RN40 Don Cossack Command
Their Don Cossack Command also fits nicely with the unadorned papakha in evidence. I doubt very much if specifically sculpted Cossacks for the Crimean War could be much more fit for purpose.
RN47 Cossacks Skirmishing

Whilst the centre figure is close within their skirmishing pack, they do not provide us with the Caucases fur cap for the Cossack regiments up to and including the 54th regiment. At this time, no one does that I've found.

Great War Miniatures
My favourite range for my Balaclava Build has yet to add to their Russians and include Cossacks. The only option is to brand their light cavalry in caps as Cossacks. Sometimes portrayed as wearing such in illustrations of the Crimean War, this may have been opted for but there is little evidence to confirm this mode of dress. It is certainly the approach adopted by Wargames Foundry (above). If confirmed, the Great War Miniatures sculpts would require removal of the sabre guard and the replacement of at least some sabres with a lance. Of course, some headdresses might be replaced with putty oilskin caps, modelling of uncovered  papakha or the Caucasian fur caps if you're up to the challenge. All in all, it would take some effort to turn these line cavalry figures into Cossacks.

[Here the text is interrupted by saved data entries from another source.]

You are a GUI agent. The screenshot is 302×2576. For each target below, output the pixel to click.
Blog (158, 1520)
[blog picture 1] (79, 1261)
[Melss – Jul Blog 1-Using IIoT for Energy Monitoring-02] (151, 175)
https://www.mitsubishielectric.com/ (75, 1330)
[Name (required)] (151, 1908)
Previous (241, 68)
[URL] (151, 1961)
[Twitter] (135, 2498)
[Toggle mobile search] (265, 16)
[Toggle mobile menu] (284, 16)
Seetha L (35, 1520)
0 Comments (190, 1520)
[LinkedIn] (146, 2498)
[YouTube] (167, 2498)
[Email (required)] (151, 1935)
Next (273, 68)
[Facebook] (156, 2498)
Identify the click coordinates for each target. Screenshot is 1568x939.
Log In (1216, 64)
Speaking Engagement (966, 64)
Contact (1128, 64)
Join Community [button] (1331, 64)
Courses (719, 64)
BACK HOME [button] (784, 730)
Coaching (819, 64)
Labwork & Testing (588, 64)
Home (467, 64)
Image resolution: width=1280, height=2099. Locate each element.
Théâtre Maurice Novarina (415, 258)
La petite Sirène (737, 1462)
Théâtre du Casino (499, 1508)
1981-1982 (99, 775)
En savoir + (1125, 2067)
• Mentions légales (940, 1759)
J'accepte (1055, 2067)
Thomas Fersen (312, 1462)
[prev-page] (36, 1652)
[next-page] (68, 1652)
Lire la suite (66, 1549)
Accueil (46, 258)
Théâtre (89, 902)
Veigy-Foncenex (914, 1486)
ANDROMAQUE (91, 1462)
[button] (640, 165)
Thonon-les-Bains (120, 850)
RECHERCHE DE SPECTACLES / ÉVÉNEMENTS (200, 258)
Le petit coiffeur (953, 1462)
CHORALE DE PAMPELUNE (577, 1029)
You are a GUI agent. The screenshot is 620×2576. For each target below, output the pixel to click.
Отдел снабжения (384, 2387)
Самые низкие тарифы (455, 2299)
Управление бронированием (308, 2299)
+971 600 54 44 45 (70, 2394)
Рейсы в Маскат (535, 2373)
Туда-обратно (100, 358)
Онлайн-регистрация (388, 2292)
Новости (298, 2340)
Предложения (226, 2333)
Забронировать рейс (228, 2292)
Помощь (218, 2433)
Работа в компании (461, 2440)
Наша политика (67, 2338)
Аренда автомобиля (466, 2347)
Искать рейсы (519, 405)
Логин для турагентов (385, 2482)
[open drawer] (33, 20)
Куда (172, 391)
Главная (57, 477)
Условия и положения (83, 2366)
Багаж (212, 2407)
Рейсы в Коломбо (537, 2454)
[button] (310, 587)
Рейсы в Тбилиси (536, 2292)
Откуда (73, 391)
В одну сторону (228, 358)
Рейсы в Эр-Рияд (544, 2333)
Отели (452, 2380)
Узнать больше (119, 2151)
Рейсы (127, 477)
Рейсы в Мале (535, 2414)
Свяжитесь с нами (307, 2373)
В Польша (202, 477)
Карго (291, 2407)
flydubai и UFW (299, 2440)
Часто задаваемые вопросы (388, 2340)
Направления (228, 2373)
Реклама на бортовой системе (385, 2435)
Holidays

So, as far as I am aware, this is our lot. I am near to deciding on my approach for the 53rd Cossacks. Whilst yet to commit, it will most probably be a mixture of the above. Either way, I will have a lot of hat building to do.

1 comment:

  1. Nice review - the thing about Cossacks is they can be used throughout a wide range of periods/wars - they have that "timeless" look about them :)!